■ What the task asks ■
Send back the line that contains "Präsentiert von WordPress (187, 1536)" and all lines following it through the end of the data below, exactly, omitting pictures.

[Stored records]
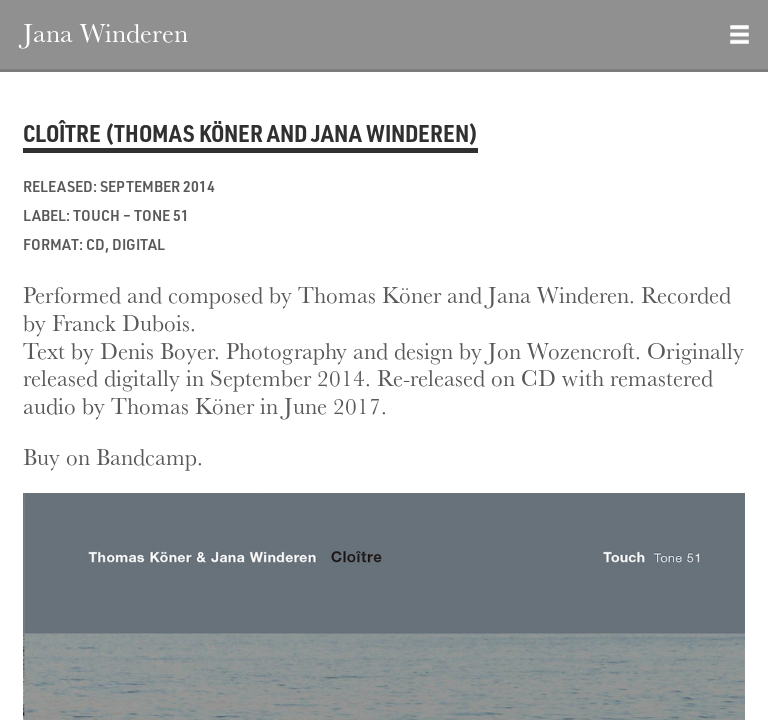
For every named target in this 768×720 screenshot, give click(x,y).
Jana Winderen (105, 32)
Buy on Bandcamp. (113, 456)
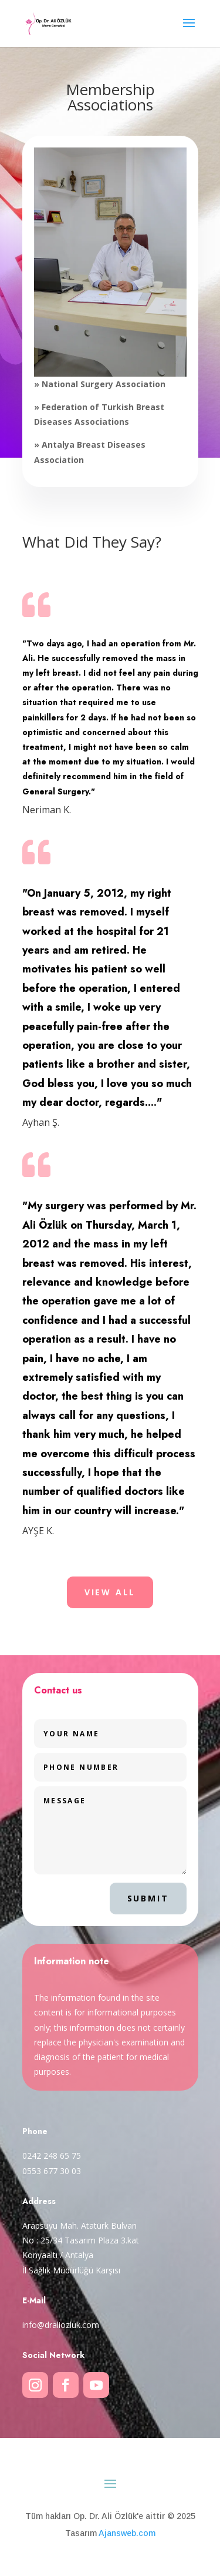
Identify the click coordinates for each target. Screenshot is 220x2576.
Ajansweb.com (127, 2533)
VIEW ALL (110, 1592)
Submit (148, 1898)
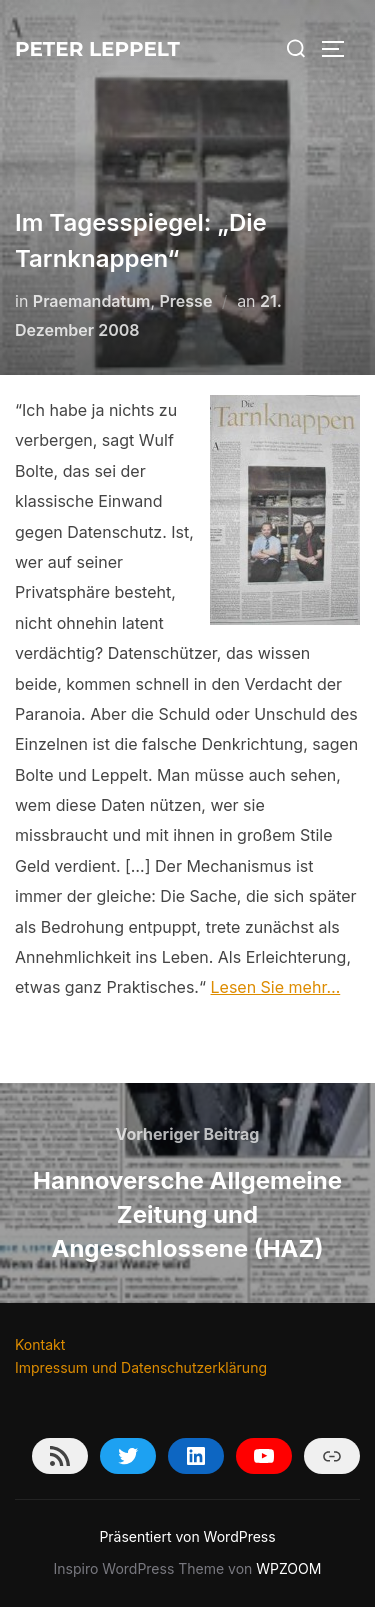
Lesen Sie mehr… (276, 987)
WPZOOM (288, 1568)
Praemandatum (92, 301)
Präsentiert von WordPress (187, 1536)
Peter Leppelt (97, 49)
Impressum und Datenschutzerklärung (141, 1367)
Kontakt (40, 1344)
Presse (186, 301)
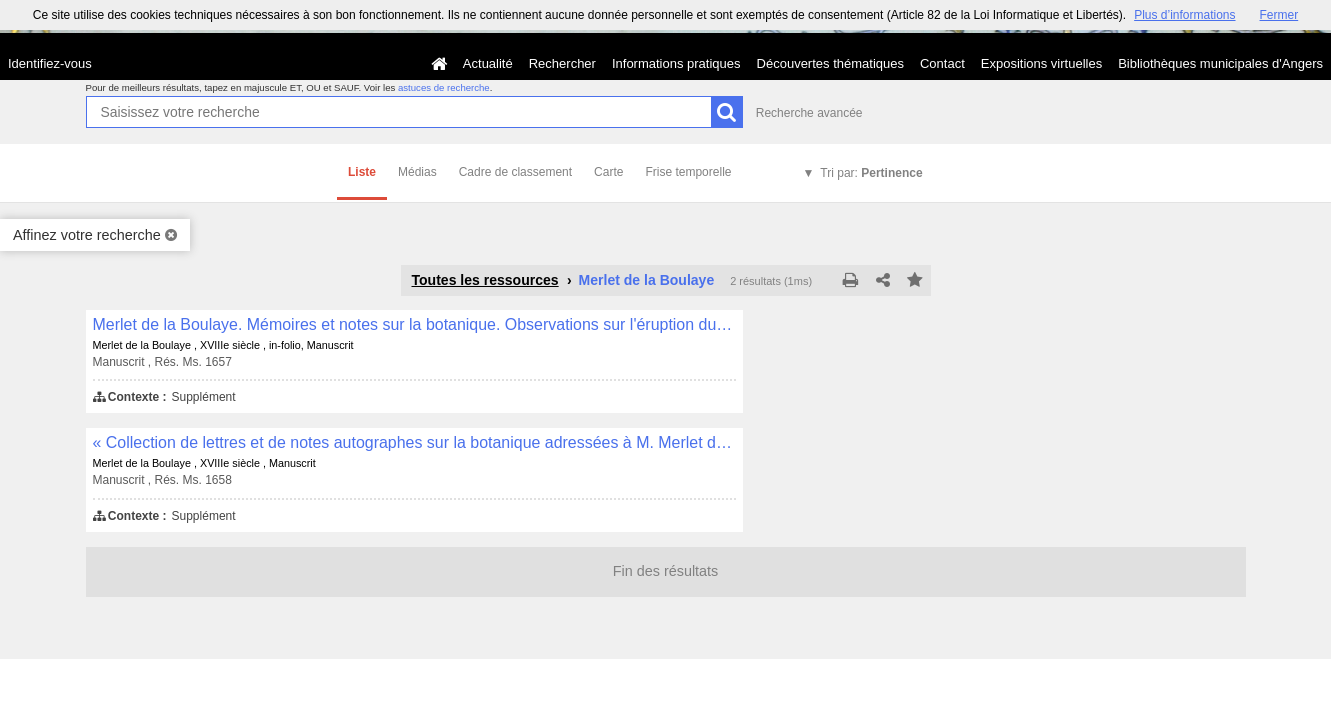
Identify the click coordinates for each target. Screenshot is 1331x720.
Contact (942, 63)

■ Answer section ■
Präsentiert von WordPress (187, 1536)
Peter Leppelt (97, 49)
Impressum und Datenschutzerklärung (141, 1367)
Kontakt (40, 1344)
Presse (186, 301)
Identify the click coordinates for each target. Screenshot is 1331x720.
Contact (942, 63)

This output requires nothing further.